» Dataset records:
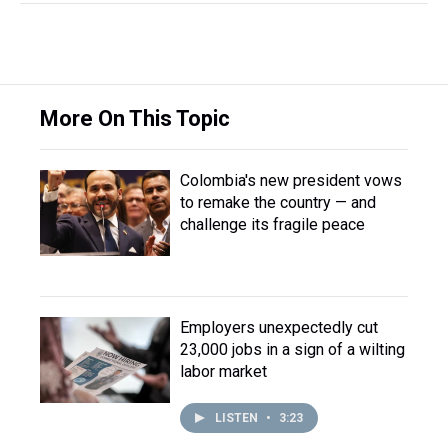
More On This Topic
Colombia's new president vows
to remake the country — and
challenge its fragile peace
Employers unexpectedly cut
23,000 jobs in a sign of a wilting
labor market
LISTEN
•
3:23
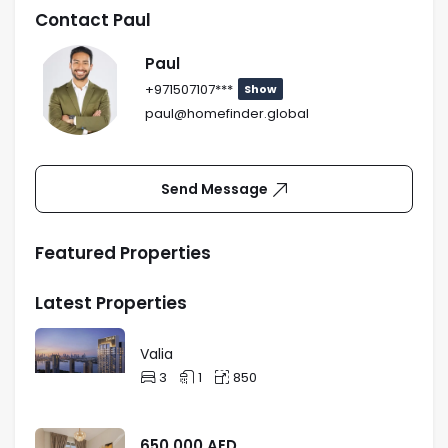
Apartment_750Sq Ft.
Request
Contact Paul
Paul
+971507107***
Show
paul@homefinder.global
2-Bedroom
Price :
On
Apartment_1159Sq Ft.
Request
Send Message
Featured Properties
Latest Properties
Valia
3
1
850
650,000
AED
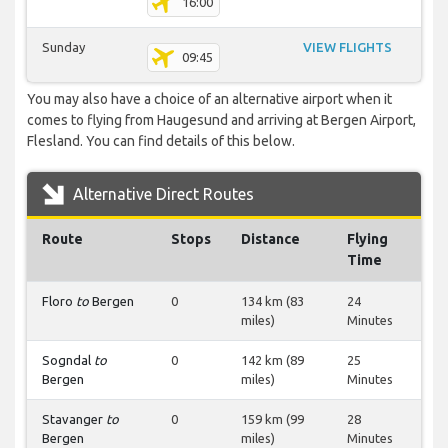
16:00
Sunday
VIEW FLIGHTS
09:45
You may also have a choice of an alternative airport when it
comes to flying from Haugesund and arriving at Bergen Airport,
Flesland. You can find details of this below.
Alternative Direct Routes
Route
Stops
Distance
Flying
Time
Floro
to
Bergen
0
134 km (83
24
miles)
Minutes
Sogndal
to
0
142 km (89
25
Bergen
miles)
Minutes
Stavanger
to
0
159 km (99
28
Bergen
miles)
Minutes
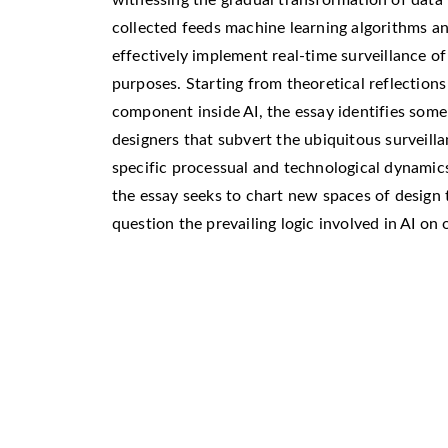
collected feeds machine learning algorithms and
effectively implement real-time surveillance of
purposes. Starting from theoretical reflecti
component inside AI, the essay identifies some
designers that subvert the ubiquitous surveilla
specific processual and technological dynamics
the essay seeks to chart new spaces of design 
question the prevailing logic involved in AI on 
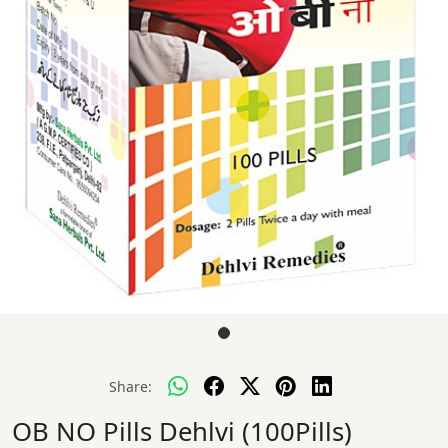
Share:
OB NO Pills Dehlvi (100Pills)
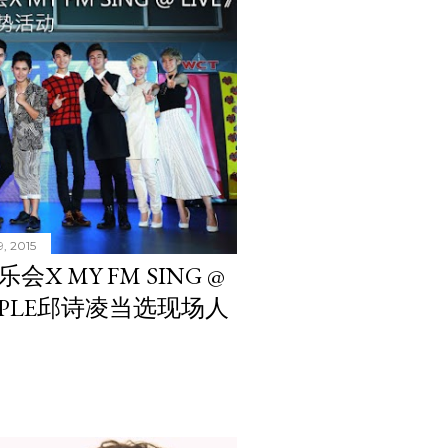
9, 2015
X MY FM SING @
APPLE邱诗凌当选现场人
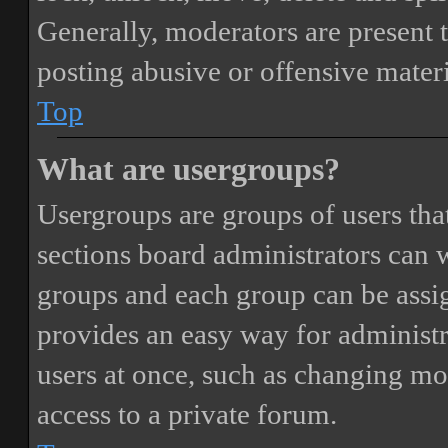
Generally, moderators are present 
posting abusive or offensive materi
Top
What are usergroups?
Usergroups are groups of users th
sections board administrators can 
groups and each group can be assi
provides an easy way for administ
users at once, such as changing mo
access to a private forum.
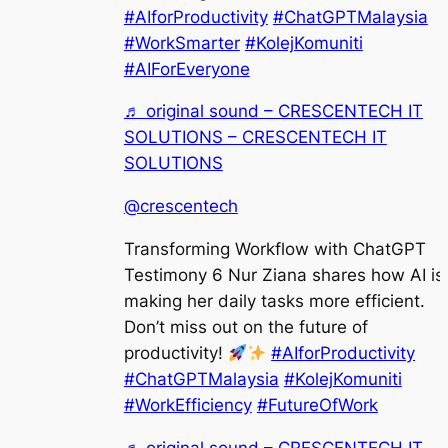
#AIforProductivity
#ChatGPTMalaysia
#WorkSmarter
#KolejKomuniti
#AIForEveryone
♬ original sound – CRESCENTECH IT
SOLUTIONS – CRESCENTECH IT
SOLUTIONS
@crescentech
Transforming Workflow with ChatGPT
Testimony 6 Nur Ziana shares how AI is
making her daily tasks more efficient.
Don’t miss out on the future of
productivity!
#AIforProductivity
#ChatGPTMalaysia
#KolejKomuniti
#WorkEfficiency
#FutureOfWork
♬ original sound – CRESCENTECH IT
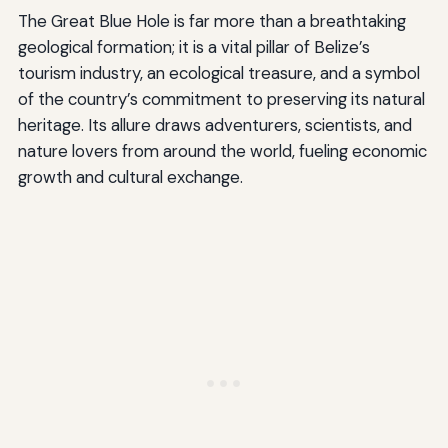
The Great Blue Hole is far more than a breathtaking
geological formation; it is a vital pillar of Belize’s
tourism industry, an ecological treasure, and a symbol
of the country’s commitment to preserving its natural
heritage. Its allure draws adventurers, scientists, and
nature lovers from around the world, fueling economic
growth and cultural exchange.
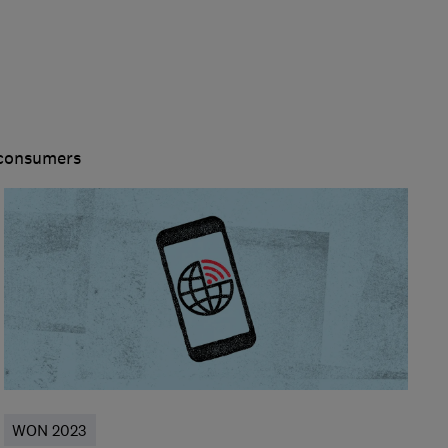
 consumers
WON 2023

» Task requirements: In the reply, each line of the data must appear exactly as written, and no picture may appear.

» Solution for this task:
More On This Topic
Colombia's new president vows
to remake the country — and
challenge its fragile peace
Employers unexpectedly cut
23,000 jobs in a sign of a wilting
labor market
LISTEN
•
3:23
Apartment_750Sq Ft.
Request
Contact Paul
Paul
+971507107***
Show
paul@homefinder.global
2-Bedroom
Price :
On
Apartment_1159Sq Ft.
Request
Send Message
Featured Properties
Latest Properties
Valia
3
1
850
650,000
AED
16:00
Sunday
VIEW FLIGHTS
09:45
You may also have a choice of an alternative airport when it
comes to flying from Haugesund and arriving at Bergen Airport,
Flesland. You can find details of this below.
Alternative Direct Routes
Route
Stops
Distance
Flying
Time
Floro
to
Bergen
0
134 km (83
24
miles)
Minutes
Sogndal
to
0
142 km (89
25
Bergen
miles)
Minutes
Stavanger
to
0
159 km (99
28
Bergen
miles)
Minutes
collected feeds machine learning algorithms and
effectively implement real-time surveillance of
purposes. Starting from theoretical reflecti
component inside AI, the essay identifies some
designers that subvert the ubiquitous surveilla
specific processual and technological dynamics
the essay seeks to chart new spaces of design 
question the prevailing logic involved in AI on 
Share:
OB NO Pills Dehlvi (100Pills)
9, 2015
X MY FM SING @
APPLE邱诗凌当选现场人
Generally, moderators are present 
posting abusive or offensive materi
Top
What are usergroups?
Usergroups are groups of users th
sections board administrators can 
groups and each group can be assi
provides an easy way for administ
users at once, such as changing mo
access to a private forum.
#AIforProductivity
#ChatGPTMalaysia
#WorkSmarter
#KolejKomuniti
#AIForEveryone
♬ original sound – CRESCENTECH IT
SOLUTIONS – CRESCENTECH IT
SOLUTIONS
@crescentech
Transforming Workflow with ChatGPT
Testimony 6 Nur Ziana shares how AI is
making her daily tasks more efficient.
Don’t miss out on the future of
productivity!
#AIforProductivity
#ChatGPTMalaysia
#KolejKomuniti
#WorkEfficiency
#FutureOfWork
♬ original sound – CRESCENTECH IT
The Great Blue Hole is far more than a breathtaking
geological formation; it is a vital pillar of Belize’s
tourism industry, an ecological treasure, and a symbol
of the country’s commitment to preserving its natural
heritage. Its allure draws adventurers, scientists, and
nature lovers from around the world, fueling economic
growth and cultural exchange.
 consumers
WON 2023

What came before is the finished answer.